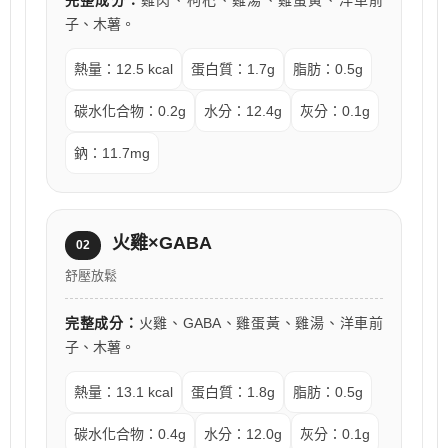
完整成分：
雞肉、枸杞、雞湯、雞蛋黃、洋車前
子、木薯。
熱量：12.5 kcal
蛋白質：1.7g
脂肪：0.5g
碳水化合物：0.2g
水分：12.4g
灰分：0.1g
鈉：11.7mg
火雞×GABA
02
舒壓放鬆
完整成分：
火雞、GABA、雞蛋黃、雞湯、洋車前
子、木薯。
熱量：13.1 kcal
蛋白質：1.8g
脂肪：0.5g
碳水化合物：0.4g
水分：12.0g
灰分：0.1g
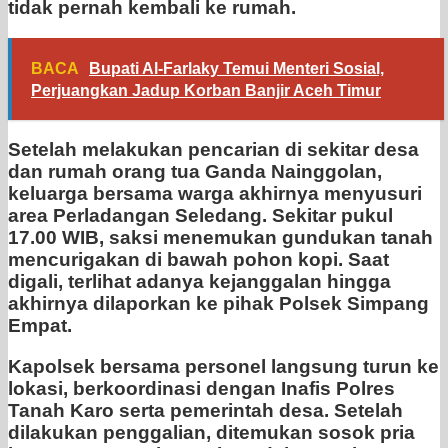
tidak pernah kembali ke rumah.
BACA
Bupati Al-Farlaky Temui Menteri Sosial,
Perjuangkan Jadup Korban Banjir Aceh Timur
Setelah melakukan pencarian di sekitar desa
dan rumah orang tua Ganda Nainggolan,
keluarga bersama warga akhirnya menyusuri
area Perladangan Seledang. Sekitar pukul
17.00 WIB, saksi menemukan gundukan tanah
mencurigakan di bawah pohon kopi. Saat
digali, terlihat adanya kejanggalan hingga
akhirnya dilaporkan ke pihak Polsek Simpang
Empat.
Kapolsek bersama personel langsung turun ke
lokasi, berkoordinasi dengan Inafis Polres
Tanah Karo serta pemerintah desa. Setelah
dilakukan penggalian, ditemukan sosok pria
---
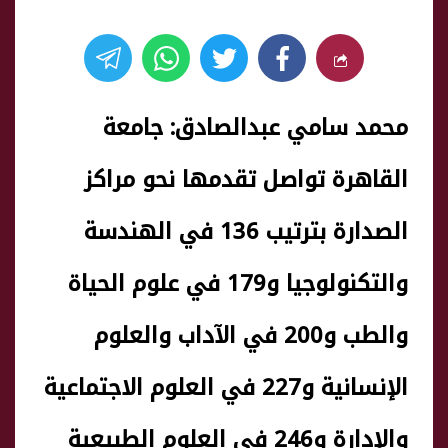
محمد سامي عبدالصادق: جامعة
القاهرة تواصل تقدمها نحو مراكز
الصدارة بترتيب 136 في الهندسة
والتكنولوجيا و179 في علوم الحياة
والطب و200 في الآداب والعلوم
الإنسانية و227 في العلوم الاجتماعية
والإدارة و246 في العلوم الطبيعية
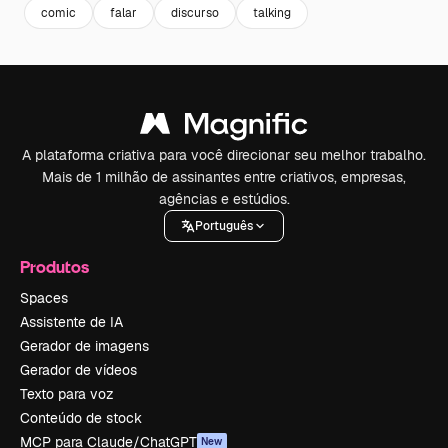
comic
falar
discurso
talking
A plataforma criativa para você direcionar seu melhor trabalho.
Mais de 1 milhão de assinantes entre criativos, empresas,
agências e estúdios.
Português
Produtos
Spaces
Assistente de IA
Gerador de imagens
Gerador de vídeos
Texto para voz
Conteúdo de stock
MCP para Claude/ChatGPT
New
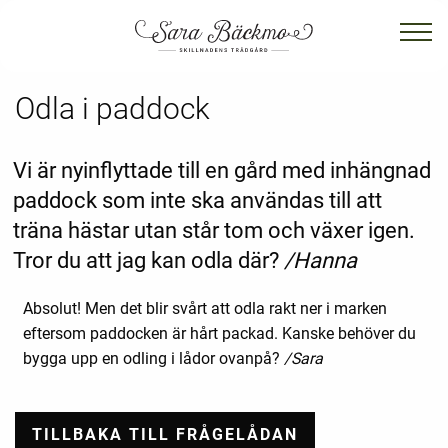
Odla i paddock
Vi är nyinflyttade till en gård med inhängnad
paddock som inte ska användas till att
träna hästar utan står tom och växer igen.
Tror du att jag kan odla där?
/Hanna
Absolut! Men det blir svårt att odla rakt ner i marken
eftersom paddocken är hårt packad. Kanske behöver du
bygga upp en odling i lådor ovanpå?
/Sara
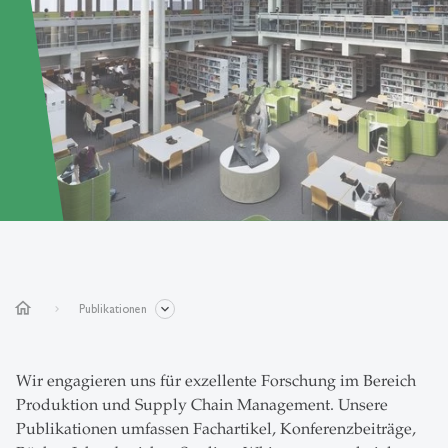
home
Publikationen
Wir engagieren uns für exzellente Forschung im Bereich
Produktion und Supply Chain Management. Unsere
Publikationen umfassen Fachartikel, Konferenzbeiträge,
--
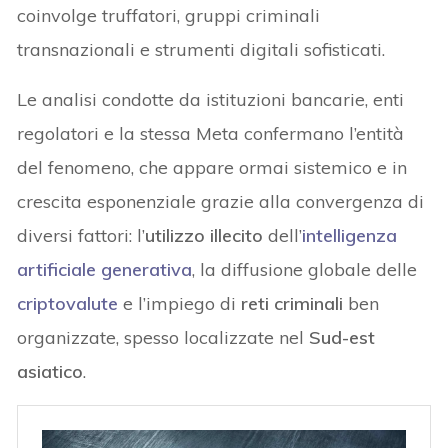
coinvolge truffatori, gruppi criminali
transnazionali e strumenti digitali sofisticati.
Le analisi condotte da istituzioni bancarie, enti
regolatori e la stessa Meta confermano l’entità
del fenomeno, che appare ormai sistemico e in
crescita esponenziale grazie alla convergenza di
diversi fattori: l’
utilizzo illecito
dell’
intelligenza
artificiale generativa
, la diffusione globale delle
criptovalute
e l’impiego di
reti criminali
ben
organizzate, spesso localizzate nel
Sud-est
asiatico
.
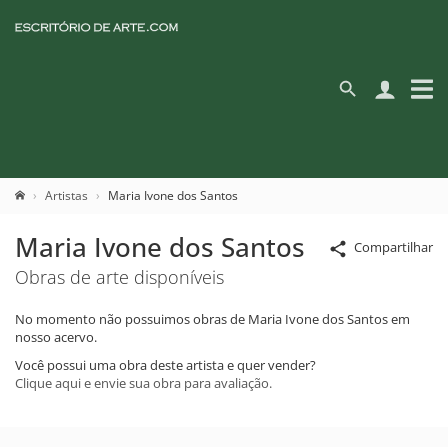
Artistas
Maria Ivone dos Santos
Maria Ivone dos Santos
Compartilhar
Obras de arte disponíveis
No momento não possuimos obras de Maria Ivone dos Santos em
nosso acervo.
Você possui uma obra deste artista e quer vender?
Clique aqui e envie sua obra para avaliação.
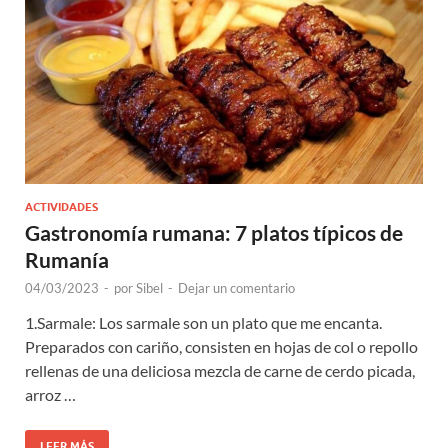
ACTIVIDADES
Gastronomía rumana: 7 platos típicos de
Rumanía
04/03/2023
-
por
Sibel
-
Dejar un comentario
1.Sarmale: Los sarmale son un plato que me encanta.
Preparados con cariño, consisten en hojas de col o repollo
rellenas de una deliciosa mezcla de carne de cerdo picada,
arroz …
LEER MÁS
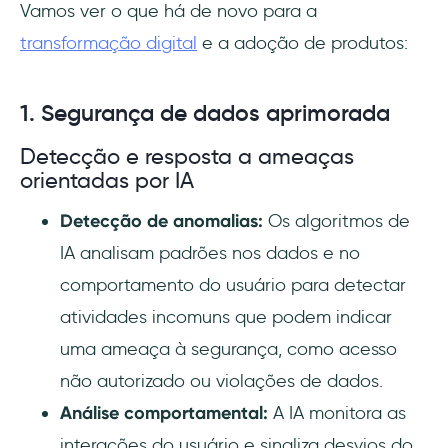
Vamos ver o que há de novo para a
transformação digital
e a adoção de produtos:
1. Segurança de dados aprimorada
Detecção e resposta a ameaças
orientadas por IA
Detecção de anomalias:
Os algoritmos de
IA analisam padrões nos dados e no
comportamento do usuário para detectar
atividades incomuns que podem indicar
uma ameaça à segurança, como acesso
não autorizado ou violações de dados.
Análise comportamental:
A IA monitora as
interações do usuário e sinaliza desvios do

**Aim of the exercise**
Lines above holding "akhirnya": give their count, nothing more.

**Written response**
2